───── EXCERPTED RECORDS
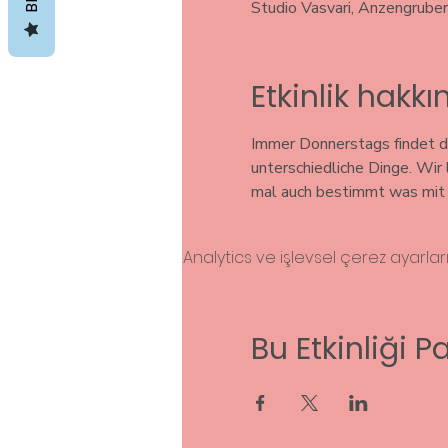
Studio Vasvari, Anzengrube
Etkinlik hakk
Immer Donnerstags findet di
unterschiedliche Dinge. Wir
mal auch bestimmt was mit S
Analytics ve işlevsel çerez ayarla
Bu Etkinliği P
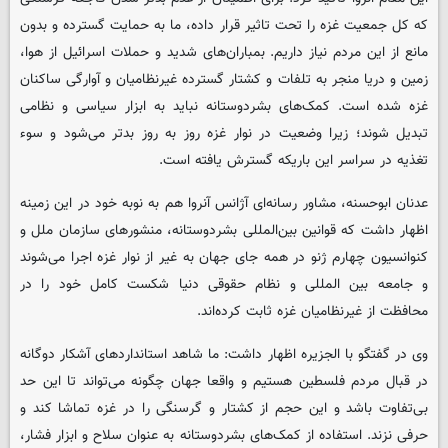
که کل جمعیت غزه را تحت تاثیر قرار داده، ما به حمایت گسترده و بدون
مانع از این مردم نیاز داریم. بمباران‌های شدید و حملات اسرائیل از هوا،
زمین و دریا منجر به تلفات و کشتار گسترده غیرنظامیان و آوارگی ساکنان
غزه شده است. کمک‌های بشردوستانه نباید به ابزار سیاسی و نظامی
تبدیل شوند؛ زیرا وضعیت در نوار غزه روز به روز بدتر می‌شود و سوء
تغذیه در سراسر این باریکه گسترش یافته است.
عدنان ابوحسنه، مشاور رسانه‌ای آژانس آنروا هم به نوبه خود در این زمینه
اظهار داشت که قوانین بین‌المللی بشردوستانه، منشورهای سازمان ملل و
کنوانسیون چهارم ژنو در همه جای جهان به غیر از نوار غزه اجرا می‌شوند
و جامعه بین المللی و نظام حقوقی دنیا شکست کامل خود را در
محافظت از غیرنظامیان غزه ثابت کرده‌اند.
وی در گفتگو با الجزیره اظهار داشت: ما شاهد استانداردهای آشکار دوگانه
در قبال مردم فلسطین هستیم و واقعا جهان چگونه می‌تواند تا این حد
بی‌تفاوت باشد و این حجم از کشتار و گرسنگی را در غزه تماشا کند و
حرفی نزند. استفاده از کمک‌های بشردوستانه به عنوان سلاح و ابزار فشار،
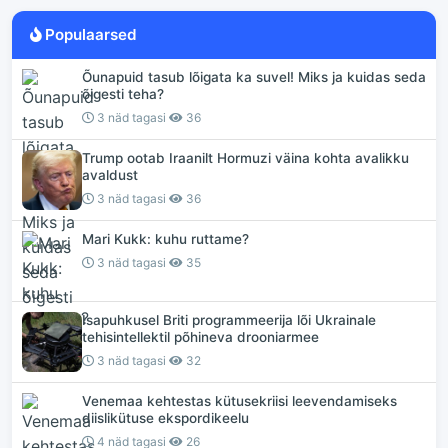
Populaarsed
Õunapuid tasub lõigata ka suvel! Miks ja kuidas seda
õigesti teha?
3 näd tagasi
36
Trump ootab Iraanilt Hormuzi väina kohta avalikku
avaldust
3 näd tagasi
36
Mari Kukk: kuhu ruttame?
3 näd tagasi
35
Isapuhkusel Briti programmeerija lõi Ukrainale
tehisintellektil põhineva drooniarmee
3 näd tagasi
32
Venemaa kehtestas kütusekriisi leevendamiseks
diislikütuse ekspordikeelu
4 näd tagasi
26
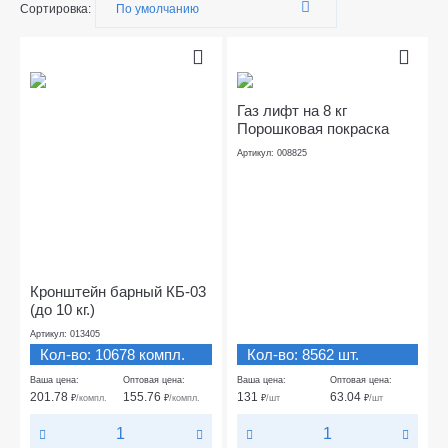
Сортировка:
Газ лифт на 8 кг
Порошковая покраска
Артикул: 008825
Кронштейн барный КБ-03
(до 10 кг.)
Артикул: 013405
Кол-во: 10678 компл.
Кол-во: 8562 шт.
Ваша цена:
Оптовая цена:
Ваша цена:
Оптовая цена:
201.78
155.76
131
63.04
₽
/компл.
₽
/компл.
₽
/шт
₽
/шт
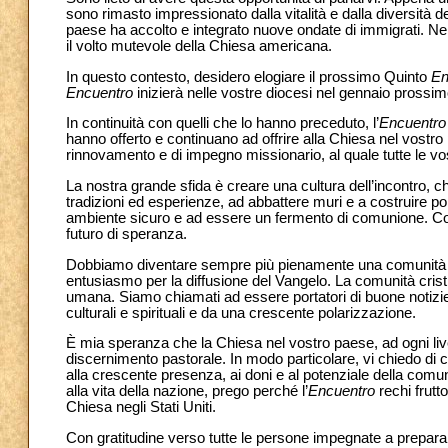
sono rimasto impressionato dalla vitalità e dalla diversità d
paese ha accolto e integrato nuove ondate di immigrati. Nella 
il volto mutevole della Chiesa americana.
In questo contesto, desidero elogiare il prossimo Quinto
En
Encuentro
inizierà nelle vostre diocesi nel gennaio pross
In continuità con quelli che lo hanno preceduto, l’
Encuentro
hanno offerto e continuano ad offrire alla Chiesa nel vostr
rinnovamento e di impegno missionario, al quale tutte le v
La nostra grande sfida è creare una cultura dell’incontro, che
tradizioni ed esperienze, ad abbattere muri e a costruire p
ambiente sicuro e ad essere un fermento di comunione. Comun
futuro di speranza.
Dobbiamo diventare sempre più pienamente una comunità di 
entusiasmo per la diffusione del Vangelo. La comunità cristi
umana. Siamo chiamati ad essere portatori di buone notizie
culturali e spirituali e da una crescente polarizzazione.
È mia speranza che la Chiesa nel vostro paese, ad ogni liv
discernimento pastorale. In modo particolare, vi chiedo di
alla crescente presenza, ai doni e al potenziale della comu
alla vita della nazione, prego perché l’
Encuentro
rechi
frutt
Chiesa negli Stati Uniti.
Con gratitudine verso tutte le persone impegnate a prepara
──────────
───── EXCERPTED RECORDS
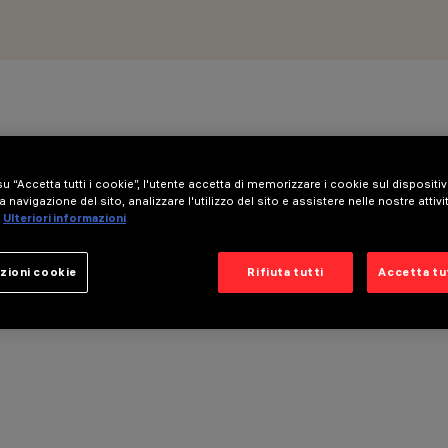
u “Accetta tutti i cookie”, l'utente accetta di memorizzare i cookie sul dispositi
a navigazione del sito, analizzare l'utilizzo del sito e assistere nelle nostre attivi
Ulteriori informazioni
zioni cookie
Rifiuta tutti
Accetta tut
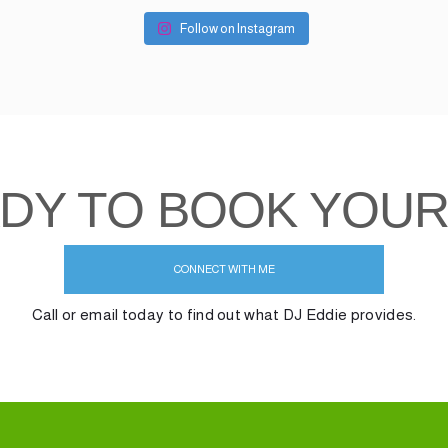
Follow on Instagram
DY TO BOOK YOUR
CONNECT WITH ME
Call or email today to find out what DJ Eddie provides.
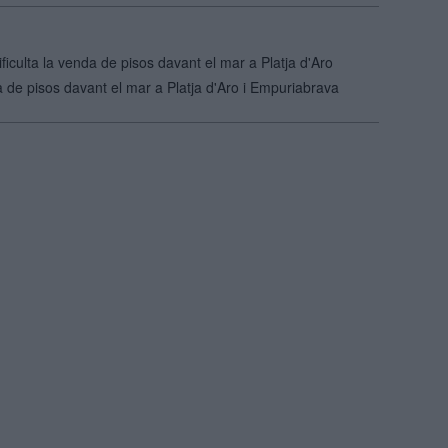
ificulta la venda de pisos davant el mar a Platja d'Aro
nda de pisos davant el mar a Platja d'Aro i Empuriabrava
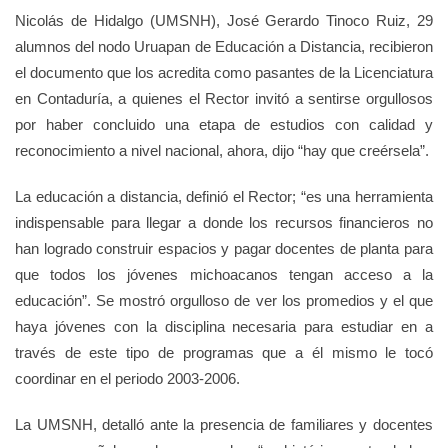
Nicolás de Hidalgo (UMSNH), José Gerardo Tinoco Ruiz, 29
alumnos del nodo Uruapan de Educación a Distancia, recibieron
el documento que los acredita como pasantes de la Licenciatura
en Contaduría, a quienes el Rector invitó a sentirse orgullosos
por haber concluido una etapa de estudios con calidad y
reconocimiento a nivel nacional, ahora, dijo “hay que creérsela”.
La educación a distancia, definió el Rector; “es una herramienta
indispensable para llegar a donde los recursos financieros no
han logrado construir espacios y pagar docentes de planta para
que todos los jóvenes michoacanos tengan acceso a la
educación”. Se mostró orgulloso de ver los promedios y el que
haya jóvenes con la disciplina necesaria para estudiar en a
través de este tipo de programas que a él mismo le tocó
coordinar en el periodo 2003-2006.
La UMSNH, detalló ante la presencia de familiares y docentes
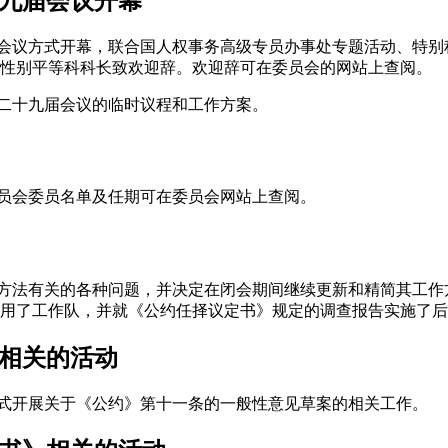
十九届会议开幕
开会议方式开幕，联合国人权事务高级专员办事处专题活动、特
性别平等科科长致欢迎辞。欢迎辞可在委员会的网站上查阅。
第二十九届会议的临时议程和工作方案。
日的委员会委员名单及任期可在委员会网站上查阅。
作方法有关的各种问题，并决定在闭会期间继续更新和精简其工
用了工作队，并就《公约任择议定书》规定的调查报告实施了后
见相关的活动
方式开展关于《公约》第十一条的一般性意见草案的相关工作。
──────────
───── EXCERPTED RECORDS
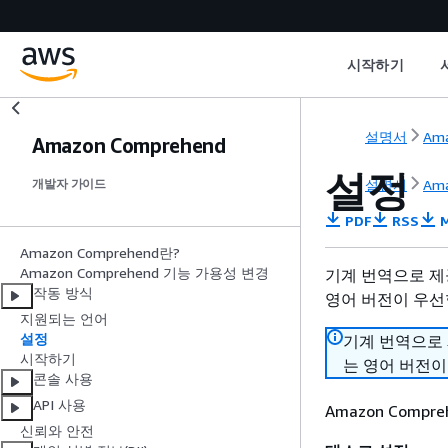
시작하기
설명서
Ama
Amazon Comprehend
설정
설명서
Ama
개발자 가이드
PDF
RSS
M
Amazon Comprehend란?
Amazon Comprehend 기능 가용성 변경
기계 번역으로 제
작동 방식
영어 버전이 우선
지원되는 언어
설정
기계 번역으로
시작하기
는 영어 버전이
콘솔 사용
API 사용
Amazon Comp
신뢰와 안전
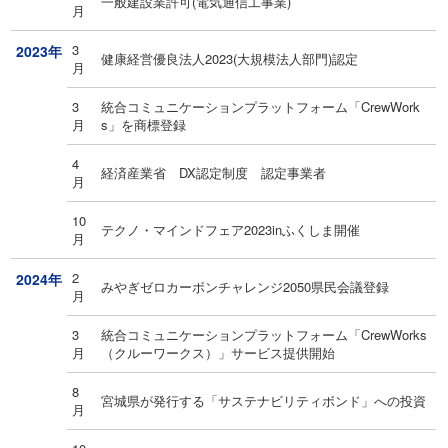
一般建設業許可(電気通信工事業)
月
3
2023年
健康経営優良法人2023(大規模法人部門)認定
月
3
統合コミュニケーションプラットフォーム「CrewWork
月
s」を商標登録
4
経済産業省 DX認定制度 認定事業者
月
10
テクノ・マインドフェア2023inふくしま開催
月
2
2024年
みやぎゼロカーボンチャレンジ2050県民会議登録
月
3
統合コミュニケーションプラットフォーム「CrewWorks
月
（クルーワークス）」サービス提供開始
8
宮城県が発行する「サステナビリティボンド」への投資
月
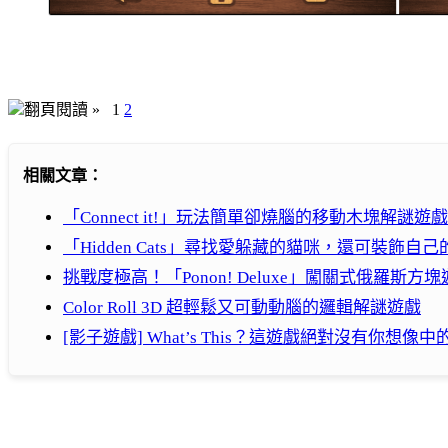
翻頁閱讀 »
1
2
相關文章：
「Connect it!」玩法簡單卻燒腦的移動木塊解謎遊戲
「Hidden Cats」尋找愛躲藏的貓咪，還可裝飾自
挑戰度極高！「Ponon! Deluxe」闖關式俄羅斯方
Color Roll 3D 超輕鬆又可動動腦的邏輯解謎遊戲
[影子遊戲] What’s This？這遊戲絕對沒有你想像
──────────
AIM OF THE TASK ▸
Word for word, write out the lines above running from the one with "Studio Vasvari, Anzengrube" up to and including the one with "مانع از این". Drop any picture.

SOLUTION FOR THIS TASK ▸
Studio Vasvari, Anzengrube
Etkinlik hakk
Immer Donnerstags findet di
unterschiedliche Dinge. Wir
mal auch bestimmt was mit S
Analytics ve işlevsel çerez ayarla
Bu Etkinliği P
که کل جمعیت غزه را تحت تاثیر قرار داده، ما به حمایت گسترده و بدون
مانع از این مردم نیاز داریم. بمباران‌های شدید و حملات اسرائیل از هوا،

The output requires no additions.